5.6 Finally, the representative submits that the fact that Ecuador is a party of the Convention is of no relevance. The question is whether Ecuador is in fact implementing the rights provided by Convention, in particular the right of leading opposition politicians not to be subjected to torture.

Issues and proceedings before the Committee

6.1 Before considering any claim in a communication, the Committee against Torture must decide whether or not a communication is admissible under article 22 of the Convention. The Committee has ascertained, as it is required to do under article 22, paragraph 5 (a), of the Convention, that the same matter has not been and is not being examined under another procedure of international investigation or settlement.

6.2 The Committee is further of the opinion that all domestic remedies have been exhausted and finds that no further obstacles to the admissibility of the communication exist. Since both the State party and the author's representative have provided observations on the merits of the communication, the Committee will proceed with the consideration of those merits.

6.3 The issue before the Committee is whether the forced return of the author to Ecuador would violate the obligation of Denmark under article 3 of the Convention not to expel or to return a person to another State where there are substantial grounds for believing that he or she would be in danger of being subjected to torture.

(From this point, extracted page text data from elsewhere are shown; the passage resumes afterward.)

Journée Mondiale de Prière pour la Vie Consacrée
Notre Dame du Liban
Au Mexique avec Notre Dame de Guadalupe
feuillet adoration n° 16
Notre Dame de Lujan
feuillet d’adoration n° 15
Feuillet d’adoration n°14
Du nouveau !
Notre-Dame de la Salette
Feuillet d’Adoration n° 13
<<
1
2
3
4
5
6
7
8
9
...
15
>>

6.4 The Committee must decide, pursuant to article 3, paragraph 1, of the Convention, whether there are substantial grounds for believing that the author would be in danger of being subjected to torture upon return to Ecuador. In reaching this decision, the Committee must take into account all relevant considerations, pursuant to article 3, paragraph 2, including the existence of a consistent pattern of gross, flagrant or mass violations of human rights. The aim of the determination, however, is to establish whether the individual concerned would be personally at risk of being subjected to torture in the country to which he or she would return. The existence of a consistent pattern of gross, flagrant or mass violations of human rights in a country does not as such constitute a sufficient ground for determining that a particular person would be in danger of being subjected to torture upon his or return to that country; specific grounds must exist indicating that the individual concerned would be personally at risk. Similarly, the absence of a consistent pattern of gross violations of human rights does not mean that a person cannot be considered to be in danger of being subjected to torture in his or her specific circumstances.

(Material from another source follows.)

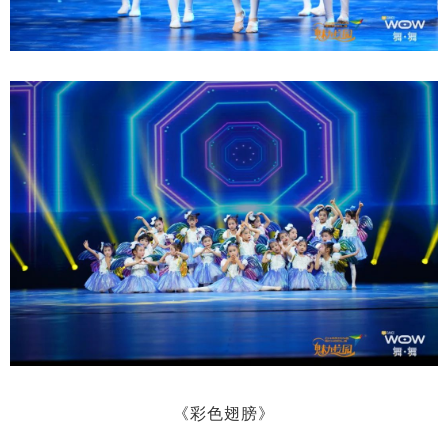
《彩色翅膀》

6.5 From the information submitted by the author, the Committee notes the author's activities for women's rights in Ecuador. It further notes that the State party, although expressing doubts as to the complete veracity of the author's account, do not necessarily dispute that the author might have encountered difficulties with the Ecuadorian authorities because of her political activities. The Committee recalls, inter alia, that the author has carried out her political activities as a member of a lawful political party of a country which has ratified not only the Convention against Torture, but has also made the optional declaration under article 22 of the Convention.

6.6 The Committee notes that for the purposes of article 3 of the Convention, the individual concerned must established that he or she faces a foreseeable, real and personal risk of being tortured in the country to which he or she is returned.

6.7 It is the view of the Committee that the information presented by the author does not show substantial grounds for believing that she runs a foreseeable, real and personal risk of being tortured if she is returned to Ecuador.

7. The Committee against Torture, acting under article 22, paragraph 7, of the Convention against Torture and Other Cruel, Inhuman or Degrading Treatment or Punishment, concludes that the decision of the State party to return the author to Ecuador does not constitute a breach of article 3 of the Convention.

[Done in English, French, Russian and Spanish, the English text being the original version.]